My heart grieved as the boys continued to make choices that had devastating consequences for all of us. It was during this time I began to understand the depth of God’s unconditional love for us.
In the midst of so much heartbreak, I was stunned to discover that I was pregnant. We had been married 16 years and finally we were going to have a biological child. I was elated but also in shock. Sadly, our baby died at 16 weeks gestation.
A year later, against all odds I fell pregnant again, this time with twins. It was at our 16-week scan that the doctor informed us that our babies would not live. Although I was devastated, I carried my babies till birth, with a peace from God that defied logic. Our children Isaiah David and Kathryn Hope were still born on 9 April 2000. The grief I felt at this time was like nothing else I had ever experienced. Life was a blur of tears and tiredness as I struggled to reconcile all that was going on. My faith in God was strong but it had been shaken.

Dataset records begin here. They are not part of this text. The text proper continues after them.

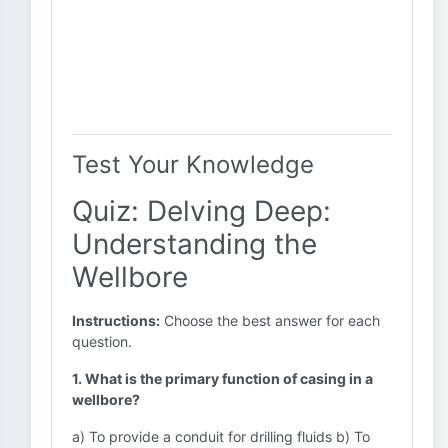
Test Your Knowledge
Quiz: Delving Deep:
Understanding the
Wellbore
Instructions:
Choose the best answer for each
question.
1. What is the primary function of casing in a
wellbore?
a) To provide a conduit for drilling fluids b) To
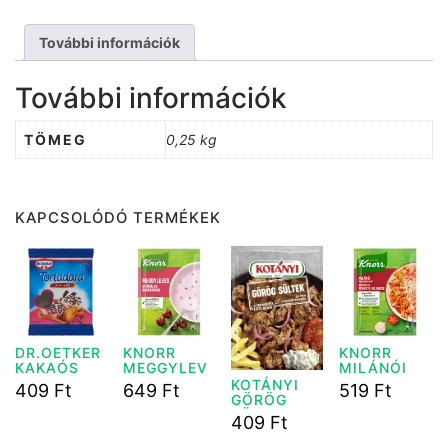
További információk
További információk
TÖMEG
0,25 kg
KAPCSOLÓDÓ TERMÉKEK
DR.OETKER
KNORR
KNORR
KAKAÓS
MEGGYLEV
MILÁNÓI
TORTA
ES 56G
ALAP 60GR
KOTÁNYI
409
Ft
649
Ft
519
Ft
DARA 30 G
GÖRÖG
SÜLTEK 35
409
Ft
G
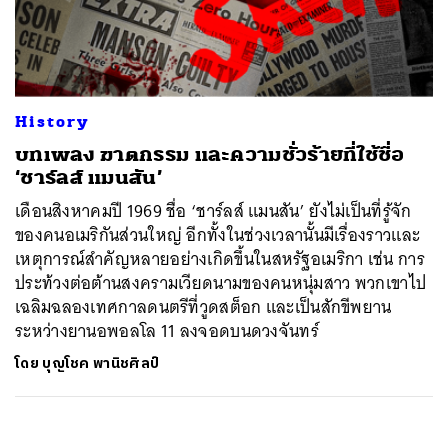
ค้นหา
SHARE
TWEET
LINE
EMAIL
History
บทเพลง ฆาตกรรม และความชั่วร้ายที่ใช้ชื่อ
‘ชาร์ลส์ แมนสัน’
เดือนสิงหาคมปี 1969 ชื่อ ‘ชาร์ลส์ แมนสัน’ ยังไม่เป็นที่รู้จัก
ของคนอเมริกันส่วนใหญ่ อีกทั้งในช่วงเวลานั้นมีเรื่องราวและ
เหตุการณ์สำคัญหลายอย่างเกิดขึ้นในสหรัฐอเมริกา เช่น การ
ประท้วงต่อต้านสงครามเวียดนามของคนหนุ่มสาว พวกเขาไป
เฉลิมฉลองเทศกาลดนตรีที่วูดสต็อก และเป็นสักขีพยาน
ระหว่างยานอพอลโล 11 ลงจอดบนดวงจันทร์
โดย
บุญโชค พานิชศิลป์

Don’t worry about anything; instead, pray about everything. Tell God what you need, and thank him for all he has done. Then you will experience God’s peace, which exceeds anything we can understand. His peace will guard your hearts and minds as you live in Christ Jesus.
Philippians 4:16
I had peace that my babies were in heaven but the grief, loss and heartbreak of the last few years began to take its toll on my marriage. The four years that followed the death of the twins were the most painful of my life. After 22 years of marriage, my husband and I separated. Divorce was not something I had ever considered but, as I was painfully aware, our lives do not always go the way we planned.

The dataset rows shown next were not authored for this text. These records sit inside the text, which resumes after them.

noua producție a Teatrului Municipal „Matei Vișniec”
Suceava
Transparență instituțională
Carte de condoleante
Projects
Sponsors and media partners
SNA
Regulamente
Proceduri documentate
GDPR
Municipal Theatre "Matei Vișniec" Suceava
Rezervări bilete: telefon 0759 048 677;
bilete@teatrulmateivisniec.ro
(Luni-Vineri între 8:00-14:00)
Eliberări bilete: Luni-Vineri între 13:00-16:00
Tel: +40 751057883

Above all, love each other deeply, because love covers over a multitude of sins.
1 Peter 4:8
Our divorce was finalised in 2009 and seven years on my relationship with my ex-husband is amicable and positive. We are both devoted to our children. My relationship with God is strong. It has been tested beyond what I thought I could handle but God’s love for me has never faltered.
I am grateful for the support and wisdom of my faith community, the blessing of counselling and the healing power of tears.
As I reflect on the past I have learned that, even in the midst of unspeakable pain, I can trust God. He knows what we cannot see and sees what we do not know. His grace is more than sufficient.